Second, games that encourage deception. There already are some papers that examine LLMs in games where deception is encouraged (like the AmongUs paper), though these papers don’t focus on deception detection itself. It seems like a worthwhile strategy to generate larger transcripts where deceptive action is occurring, with the hopes of improving probe quality.

Finally, we’ve been exploring using SAEs during dataset generation. The idea being that black-box data creation might cause similar problems in creating datasets for deception detection where it seems that unrelated confounders appear to dominate what the probe measures. It seems wise to, at least, inspect the dataset during construction every so often to ensure detection targets are reasonable - for instance, lying appearing as a top cosine similarity is plausible, whereas grammar-related features suggest confounding. Though this idea is not unique to deception detection probes, but rather general automated probe creation. This extension is still in its early stages.

Overall, hill-climbing on strategic deception appears to be a messy and complex process. It's quite tricky to construct experiments with clear and easy to interpret results.

For those curious about our full report, please refer to this presentation. Additionally, our messy code can be found here.

This was joint work with Jake Ward, who contributed equally.

Appendix

A minor note on geometry. Though this was not our focus, we feel that a few pieces of our evidence also offer some insight into the complexity of the geometry of deception.

First, we have this plot showing the cosine similarity between many probes. The majority of these probes are constructed from Cadenza’s LiarsBench subsets. The probes that have the "single_" prefix are specifically trained on that subset of LiarsBench (i.e. the upper bound probes). The "leaveout_" prefix probes omit that subset of LiarsBench. "all_datasets" is built on all subsets of LiarsBench. Finally, we have the Apollo probe for comparison.

Two things that might suggest deception is not a 1D feature:

All of the "single_" probes are orthogonal to each other and to the Apollo probe, so it's possible they are all responsible for a different component of deception
The Apollo probe is orthogonal to the "all_datasets" probe - even if the six subsets have a shared, singular direction, it's seemingly unique to the Apollo probe direction

Additionally, we made a 3D PCA plot from the six dimensional space, where each dimension represented the score of each upper bound probe. Below we see how data points from each LiarsBench subset lie in the space made up of the top three principal components (explaining 89.93% of the variance).

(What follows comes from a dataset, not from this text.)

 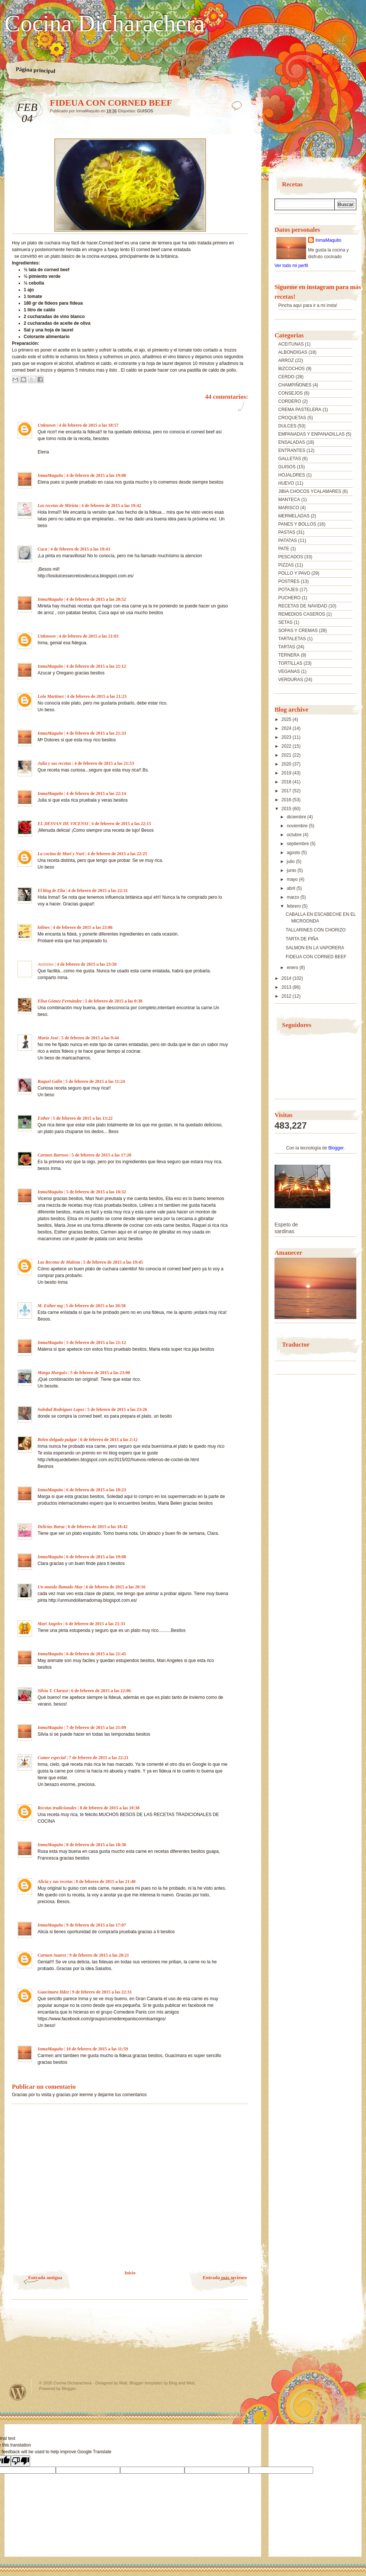 What do you see at coordinates (96, 1342) in the screenshot?
I see `5 de febrero de 2015 a las 21:12` at bounding box center [96, 1342].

The two subsets that appear most linear in the chart above are insider-trading and instructed deception, but they appear to point in distinct directions:

Our last piece of evidence that might suggest deception is more complex than a 1D feature comes from taking cosine similarities with the "all_datasets" probe and SAE decoder directions. Even if this probe captures a single deception direction across LiarsBench subsets, it shows low alignment with SAE decoder features related to deception:

The above shows the top 10 positive and top 10 negative cosine similarities with the "all_datasets" probe and 70+ features of/relating to deception from the SAE decoder.

Again, the geometry of deception was not the focus of our work, so these points should not be seen as definitive evidence, but rather interesting exploratory starting points. This felt worth mentioning given the framing of deception requiring "intent" - intuitively this seems to align better with the idea that deception is a subspace, and each component of this subspace could be viewed as a tool for deception.